铜（I）-和锌（II）-ATP酶的结构与功能

Structure and Function of Cu(I)- and Zn(II)-ATPases.

作者信息

Sitsel Oleg, Grønberg Christina, Autzen Henriette Elisabeth, Wang Kaituo, Meloni Gabriele, Nissen Poul, Gourdon Pontus

机构信息

Centre for Membrane Pumps in Cells and Disease (PUMPkin), Danish National Research Foundation, Department of Molecular Biology and Genetics, Aarhus University , Gustav Wieds Vej 10C, DK-8000 Aarhus C, Denmark.

Department of Biomedical Sciences, University of Copenhagen , Blegdamsvej 3B, DK-2200 Copenhagen, Denmark.

出版信息

Biochemistry. 2015 Sep 22;54(37):5673-83. doi: 10.1021/acs.biochem.5b00512. Epub 2015 Sep 10.
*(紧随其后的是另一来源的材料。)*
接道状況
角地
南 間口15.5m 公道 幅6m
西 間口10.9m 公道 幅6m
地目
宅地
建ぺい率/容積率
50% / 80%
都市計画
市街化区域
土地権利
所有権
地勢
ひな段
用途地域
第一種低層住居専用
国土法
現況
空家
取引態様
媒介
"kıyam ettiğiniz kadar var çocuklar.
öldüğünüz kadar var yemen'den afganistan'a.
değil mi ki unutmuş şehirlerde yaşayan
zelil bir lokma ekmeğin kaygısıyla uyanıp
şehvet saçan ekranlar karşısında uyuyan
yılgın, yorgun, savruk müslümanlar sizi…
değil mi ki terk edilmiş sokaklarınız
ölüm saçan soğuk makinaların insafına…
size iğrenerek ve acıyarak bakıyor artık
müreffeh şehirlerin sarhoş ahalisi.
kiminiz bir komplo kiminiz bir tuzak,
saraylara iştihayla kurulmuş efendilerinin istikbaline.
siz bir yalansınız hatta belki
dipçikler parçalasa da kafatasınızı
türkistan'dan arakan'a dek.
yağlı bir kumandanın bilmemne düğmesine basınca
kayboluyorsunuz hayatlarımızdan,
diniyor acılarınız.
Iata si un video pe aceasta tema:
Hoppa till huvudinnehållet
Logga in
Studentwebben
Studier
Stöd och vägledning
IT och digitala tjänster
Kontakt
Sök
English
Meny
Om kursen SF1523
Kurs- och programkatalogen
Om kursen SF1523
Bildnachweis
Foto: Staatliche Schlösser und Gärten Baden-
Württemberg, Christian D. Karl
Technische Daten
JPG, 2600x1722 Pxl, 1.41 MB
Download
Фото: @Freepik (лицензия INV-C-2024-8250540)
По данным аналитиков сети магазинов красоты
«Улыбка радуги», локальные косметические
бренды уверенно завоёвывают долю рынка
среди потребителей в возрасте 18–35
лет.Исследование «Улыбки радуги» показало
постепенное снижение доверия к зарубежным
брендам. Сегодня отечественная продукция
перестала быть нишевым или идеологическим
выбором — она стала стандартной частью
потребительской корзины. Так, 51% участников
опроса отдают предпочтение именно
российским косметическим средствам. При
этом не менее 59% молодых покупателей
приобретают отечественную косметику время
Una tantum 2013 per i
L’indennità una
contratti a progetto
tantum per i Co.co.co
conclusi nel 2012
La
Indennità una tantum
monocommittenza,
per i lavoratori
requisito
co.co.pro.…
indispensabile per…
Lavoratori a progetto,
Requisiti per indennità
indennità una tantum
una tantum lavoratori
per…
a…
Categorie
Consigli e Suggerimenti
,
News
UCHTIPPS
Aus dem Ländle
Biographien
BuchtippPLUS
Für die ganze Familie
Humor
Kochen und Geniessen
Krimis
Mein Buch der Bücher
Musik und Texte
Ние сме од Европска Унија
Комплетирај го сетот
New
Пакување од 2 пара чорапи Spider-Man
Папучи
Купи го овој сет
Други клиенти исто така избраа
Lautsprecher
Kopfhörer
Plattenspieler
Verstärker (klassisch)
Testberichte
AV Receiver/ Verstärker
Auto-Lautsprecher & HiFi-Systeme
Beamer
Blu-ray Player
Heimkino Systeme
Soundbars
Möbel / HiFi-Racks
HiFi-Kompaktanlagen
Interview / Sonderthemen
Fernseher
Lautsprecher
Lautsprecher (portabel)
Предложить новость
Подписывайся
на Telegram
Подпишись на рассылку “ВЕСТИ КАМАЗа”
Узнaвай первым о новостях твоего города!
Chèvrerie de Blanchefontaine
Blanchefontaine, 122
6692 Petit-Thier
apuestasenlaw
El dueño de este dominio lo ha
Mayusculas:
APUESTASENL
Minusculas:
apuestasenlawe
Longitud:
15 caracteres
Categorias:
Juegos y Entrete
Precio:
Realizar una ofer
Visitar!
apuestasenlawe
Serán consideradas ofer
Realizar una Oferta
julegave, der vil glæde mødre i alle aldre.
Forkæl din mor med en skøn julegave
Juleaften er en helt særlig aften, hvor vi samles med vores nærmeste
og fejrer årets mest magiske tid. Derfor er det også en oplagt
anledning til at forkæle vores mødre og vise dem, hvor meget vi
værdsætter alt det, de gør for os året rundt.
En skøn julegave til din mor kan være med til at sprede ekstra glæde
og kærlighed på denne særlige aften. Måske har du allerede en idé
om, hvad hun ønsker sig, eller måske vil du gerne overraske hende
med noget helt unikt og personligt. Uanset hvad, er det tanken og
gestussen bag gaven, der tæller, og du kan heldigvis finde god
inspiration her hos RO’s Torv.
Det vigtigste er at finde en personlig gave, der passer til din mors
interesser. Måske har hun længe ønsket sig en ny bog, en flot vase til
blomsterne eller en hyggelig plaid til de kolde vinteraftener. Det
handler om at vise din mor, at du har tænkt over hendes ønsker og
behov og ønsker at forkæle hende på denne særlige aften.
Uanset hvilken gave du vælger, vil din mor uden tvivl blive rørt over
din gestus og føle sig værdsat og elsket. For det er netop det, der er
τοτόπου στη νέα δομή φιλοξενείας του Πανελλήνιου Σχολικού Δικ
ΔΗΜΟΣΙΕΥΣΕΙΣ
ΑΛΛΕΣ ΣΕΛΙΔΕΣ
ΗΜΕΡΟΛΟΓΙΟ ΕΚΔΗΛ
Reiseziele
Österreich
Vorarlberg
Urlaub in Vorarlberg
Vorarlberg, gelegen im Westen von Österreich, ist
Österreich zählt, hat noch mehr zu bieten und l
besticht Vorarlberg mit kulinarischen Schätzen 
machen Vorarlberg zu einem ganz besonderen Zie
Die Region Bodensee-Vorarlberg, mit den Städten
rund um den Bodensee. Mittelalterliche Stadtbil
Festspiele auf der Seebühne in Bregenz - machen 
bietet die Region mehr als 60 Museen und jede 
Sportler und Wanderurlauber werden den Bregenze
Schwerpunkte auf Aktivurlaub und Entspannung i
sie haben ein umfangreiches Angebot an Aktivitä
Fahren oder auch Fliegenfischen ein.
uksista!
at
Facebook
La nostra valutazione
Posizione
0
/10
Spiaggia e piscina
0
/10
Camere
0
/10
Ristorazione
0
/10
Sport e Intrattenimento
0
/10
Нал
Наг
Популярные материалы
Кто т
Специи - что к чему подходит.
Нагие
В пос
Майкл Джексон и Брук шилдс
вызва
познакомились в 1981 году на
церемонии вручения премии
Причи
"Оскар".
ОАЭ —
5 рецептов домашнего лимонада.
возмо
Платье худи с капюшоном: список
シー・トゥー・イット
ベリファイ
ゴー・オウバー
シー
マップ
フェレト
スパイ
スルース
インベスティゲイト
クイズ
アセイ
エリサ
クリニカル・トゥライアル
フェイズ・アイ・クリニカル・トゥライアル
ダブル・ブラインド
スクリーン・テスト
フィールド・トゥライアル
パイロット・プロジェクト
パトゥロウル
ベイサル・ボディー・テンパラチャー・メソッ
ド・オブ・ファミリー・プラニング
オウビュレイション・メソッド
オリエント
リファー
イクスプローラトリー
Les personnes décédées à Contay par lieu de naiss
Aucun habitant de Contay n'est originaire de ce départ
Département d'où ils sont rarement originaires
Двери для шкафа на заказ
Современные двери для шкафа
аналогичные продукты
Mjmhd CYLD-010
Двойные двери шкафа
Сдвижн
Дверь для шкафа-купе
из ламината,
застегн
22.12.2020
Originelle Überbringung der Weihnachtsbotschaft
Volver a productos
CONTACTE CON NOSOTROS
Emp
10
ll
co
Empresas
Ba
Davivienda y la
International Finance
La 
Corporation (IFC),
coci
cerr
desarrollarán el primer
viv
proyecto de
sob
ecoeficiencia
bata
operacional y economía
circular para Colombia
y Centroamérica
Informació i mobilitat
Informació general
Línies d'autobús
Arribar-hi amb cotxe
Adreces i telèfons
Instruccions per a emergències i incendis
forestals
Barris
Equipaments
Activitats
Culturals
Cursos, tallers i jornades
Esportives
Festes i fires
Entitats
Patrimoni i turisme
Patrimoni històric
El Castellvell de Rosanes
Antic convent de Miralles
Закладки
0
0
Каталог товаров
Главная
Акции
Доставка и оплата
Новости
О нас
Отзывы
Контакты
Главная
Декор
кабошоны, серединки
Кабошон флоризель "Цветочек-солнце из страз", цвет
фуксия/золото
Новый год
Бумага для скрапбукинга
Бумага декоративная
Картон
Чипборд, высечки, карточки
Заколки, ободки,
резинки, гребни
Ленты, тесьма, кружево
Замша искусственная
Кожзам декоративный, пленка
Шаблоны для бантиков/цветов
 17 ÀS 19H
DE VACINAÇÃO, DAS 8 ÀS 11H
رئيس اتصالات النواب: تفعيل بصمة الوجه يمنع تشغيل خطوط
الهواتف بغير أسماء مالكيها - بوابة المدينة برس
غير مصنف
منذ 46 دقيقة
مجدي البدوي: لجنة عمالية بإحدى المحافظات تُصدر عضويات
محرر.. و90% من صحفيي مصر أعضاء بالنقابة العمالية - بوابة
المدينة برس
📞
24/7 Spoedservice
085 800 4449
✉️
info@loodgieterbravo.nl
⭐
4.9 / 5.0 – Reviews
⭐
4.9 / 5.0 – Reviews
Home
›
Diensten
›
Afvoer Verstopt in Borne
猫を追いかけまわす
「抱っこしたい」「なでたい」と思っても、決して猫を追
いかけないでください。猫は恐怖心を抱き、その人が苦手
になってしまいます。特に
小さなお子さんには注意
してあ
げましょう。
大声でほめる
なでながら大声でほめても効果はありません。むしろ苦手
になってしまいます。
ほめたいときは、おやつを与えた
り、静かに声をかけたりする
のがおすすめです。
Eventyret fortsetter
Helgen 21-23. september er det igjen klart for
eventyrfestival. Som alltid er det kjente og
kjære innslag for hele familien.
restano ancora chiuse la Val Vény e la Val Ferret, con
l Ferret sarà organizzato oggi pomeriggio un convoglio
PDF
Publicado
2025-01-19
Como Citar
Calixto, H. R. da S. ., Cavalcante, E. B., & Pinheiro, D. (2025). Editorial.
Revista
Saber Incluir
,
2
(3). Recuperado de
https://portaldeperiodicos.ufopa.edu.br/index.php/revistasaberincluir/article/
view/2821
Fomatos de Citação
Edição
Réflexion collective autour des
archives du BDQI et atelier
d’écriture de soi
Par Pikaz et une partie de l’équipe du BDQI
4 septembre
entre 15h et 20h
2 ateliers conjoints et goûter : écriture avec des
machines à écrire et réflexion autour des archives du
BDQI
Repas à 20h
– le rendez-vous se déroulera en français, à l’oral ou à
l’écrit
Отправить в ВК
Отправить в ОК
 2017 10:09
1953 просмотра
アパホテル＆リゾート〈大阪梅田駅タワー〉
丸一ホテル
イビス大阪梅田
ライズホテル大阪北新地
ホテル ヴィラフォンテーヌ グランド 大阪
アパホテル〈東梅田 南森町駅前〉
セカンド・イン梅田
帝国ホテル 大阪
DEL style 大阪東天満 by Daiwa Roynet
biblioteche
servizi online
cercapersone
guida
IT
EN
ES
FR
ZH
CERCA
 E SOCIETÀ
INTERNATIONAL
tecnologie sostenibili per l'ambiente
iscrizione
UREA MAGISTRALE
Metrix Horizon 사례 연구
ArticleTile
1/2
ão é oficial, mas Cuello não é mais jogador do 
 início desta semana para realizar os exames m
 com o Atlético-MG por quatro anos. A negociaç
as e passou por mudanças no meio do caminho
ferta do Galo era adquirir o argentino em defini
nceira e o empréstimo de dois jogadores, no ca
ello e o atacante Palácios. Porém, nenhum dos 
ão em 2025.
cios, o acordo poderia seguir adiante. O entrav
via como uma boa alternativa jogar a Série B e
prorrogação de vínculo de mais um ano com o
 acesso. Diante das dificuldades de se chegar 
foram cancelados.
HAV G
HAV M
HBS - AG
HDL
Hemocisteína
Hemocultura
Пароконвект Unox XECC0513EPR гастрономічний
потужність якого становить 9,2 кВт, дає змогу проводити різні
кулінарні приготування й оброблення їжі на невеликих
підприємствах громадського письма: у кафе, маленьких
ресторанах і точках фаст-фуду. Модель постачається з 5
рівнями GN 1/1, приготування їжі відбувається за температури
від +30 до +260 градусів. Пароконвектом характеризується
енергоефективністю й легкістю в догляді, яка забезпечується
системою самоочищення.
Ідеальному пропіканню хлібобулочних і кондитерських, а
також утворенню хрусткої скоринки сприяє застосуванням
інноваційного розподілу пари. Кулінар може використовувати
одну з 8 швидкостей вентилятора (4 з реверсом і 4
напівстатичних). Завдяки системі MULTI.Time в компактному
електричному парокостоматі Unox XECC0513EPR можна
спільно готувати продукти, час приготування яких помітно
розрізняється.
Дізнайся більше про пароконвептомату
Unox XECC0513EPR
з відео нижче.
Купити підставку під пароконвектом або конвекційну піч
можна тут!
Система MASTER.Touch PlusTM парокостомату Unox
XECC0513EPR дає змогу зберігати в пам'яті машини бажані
DOI:10.1021/acs.biochem.5b00512

PMID:26132333

Abstract

Copper and zinc are micronutrients essential for the function of many enzymes while also being toxic at elevated concentrations. Cu(I)- and Zn(II)-transporting P-type ATPases of subclass 1B are of key importance for the homeostasis of these transition metals, allowing ion transport across cellular membranes at the expense of ATP. Recent biochemical studies and crystal structures have significantly improved our understanding of the transport mechanisms of these proteins, but many details about their structure and function remain elusive. Here we compare the Cu(I)- and Zn(II)-ATPases, scrutinizing the molecular differences that allow transport of these two distinct metal types, and discuss possible future directions of research in the field.

摘要

铜和锌是许多酶功能所必需的微量营养素，但在高浓度时也具有毒性。1B亚类的铜（I）和锌（II）转运P型ATP酶对于这些过渡金属的稳态至关重要，可利用ATP促进离子跨细胞膜运输。最近的生化研究和晶体结构显著增进了我们对这些蛋白质转运机制的理解，但关于其结构和功能的许多细节仍不清楚。在此，我们比较铜（I）和锌（II）ATP酶，仔细研究允许这两种不同金属离子运输的分子差异，并讨论该领域未来可能的研究方向。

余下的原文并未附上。